В тени Катыни | страница 76
В сборнике «Катынское преступление» я уже писал о высокой степени централизации ликвидации козельского лагеря. Я был свидетелем приема администрацией лагеря по телефону приказов Москвы, в которых был указан даже персональный состав отдельных этапов. От работавших в лагерной канцелярии пленных известно, что подобные приказы носили регулярный характер. И тем не менее, когда через полтора года — в конце 1941 — начале 1942 годов — генералы Сикорский и Андерс и посол Кот обратились к советским властям с просьбой предоставить им списки польских военнопленных, им было объявлено, что таких списков не существует.
Меня вызвали на этап 29 апреля 1940 года. Как только работавшие в канцелярии пленные сообщили мне о предстоящем отъезде, я пошел попрощаться с наиболее близкими мне приятелями по лагерю. Особенно мне запомнилось прощание с профессором Комарницким. Мы с ним расцеловались на прощание, и я уже выходил, как вдруг он меня окликнул. Я повернулся к нему, а он, встав со стула, подошел и большим пальцем правой руки изобразил крест у меня на лбу, — это был символ передачи меня под опеку Господа. Выражение его лица и сам этот жест надолго остались у меня в памяти. Это было начало моего двухдневного путешествия сначала, в Катынь, а оттуда — в специальную тюрьму в Смоленске.

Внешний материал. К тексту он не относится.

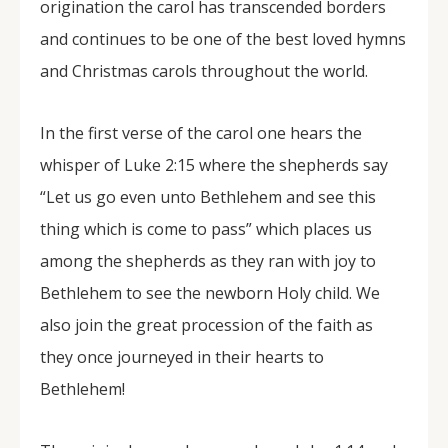
origination the carol has transcended borders
and continues to be one of the best loved hymns
and Christmas carols throughout the world.
In the first verse of the carol one hears the
whisper of Luke 2:15 where the shepherds say
“Let us go even unto Bethlehem and see this
thing which is come to pass” which places us
among the shepherds as they ran with joy to
Bethlehem to see the newborn Holy child. We
also join the great procession of the faith as
they once journeyed in their hearts to
Bethlehem!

Наступил час формирования этапа, и я, взяв свой вещмешок, встал в шеренгу своих коллег. Конвойные обыскали нас и наши личные вещи. Мне тогда бросилось в глаза, что выданный мне вещмешок был иного цвета, чем у остальных этапников. Но тогда я еще не мог объяснить этого. Сейчас я уже не помню их цветов, но мне кажется, что мой вещмешок был белым, в то время как у всех остальных — красным.

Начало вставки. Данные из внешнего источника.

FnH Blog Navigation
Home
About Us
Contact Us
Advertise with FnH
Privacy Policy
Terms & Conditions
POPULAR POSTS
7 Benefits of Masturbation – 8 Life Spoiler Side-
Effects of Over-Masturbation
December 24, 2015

Первое, что бросалось в глаза на этапе, — злые лица конвойных, разительно контрастировавшие с добродушными стрелками охраны в Путивле и Козельске. Простые русские люди, а я их немало встречал в своем детстве, хорошо относятся к ближнему, или, во всяком случае, относились так перед революцией. Моя мать, до замужества бывшая гувернанткой в аристократическом русском семействе, не раз говорила то же самое, подчеркивая доброту русских людей. Сейчас же складывалось впечатление, что для конвойных мы не живые люди, а предметы, которые надо доставить по адресу, не больше. Нас довольно грубо и тщательно обыскали, отобрав все острые предметы, и под значительно более многочисленным конвоем, чем мы привыкли иметь в лагере, повели к грузовикам, ожидавшим у ворот зоны.